Records from a collection:
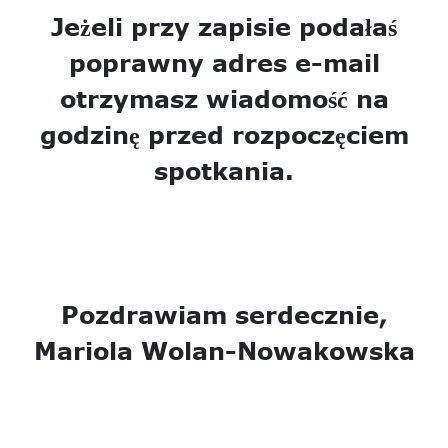
Jeżeli przy zapisie podałaś
poprawny adres e-mail
otrzymasz wiadomość na
godzinę przed rozpoczęciem
spotkania.
Pozdrawiam serdecznie,
Mariola Wolan-Nowakowska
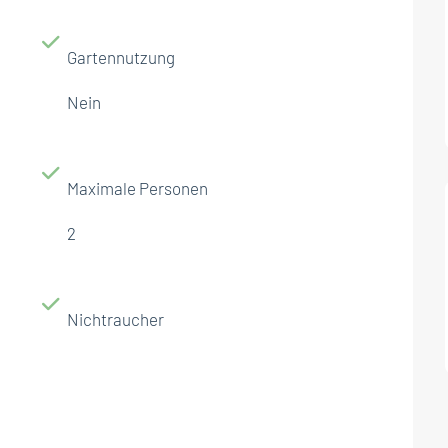
Gartennutzung
Nein
Maximale Personen
2
Nichtraucher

YOUR INSTRUCTIONS:
Line by line, retype the records above exactly, minus the images.

PROBLEM SOLUTION:
Jeżeli przy zapisie podałaś
poprawny adres e-mail
otrzymasz wiadomość na
godzinę przed rozpoczęciem
spotkania.
Pozdrawiam serdecznie,
Mariola Wolan-Nowakowska
Gartennutzung
Nein
Maximale Personen
2
Nichtraucher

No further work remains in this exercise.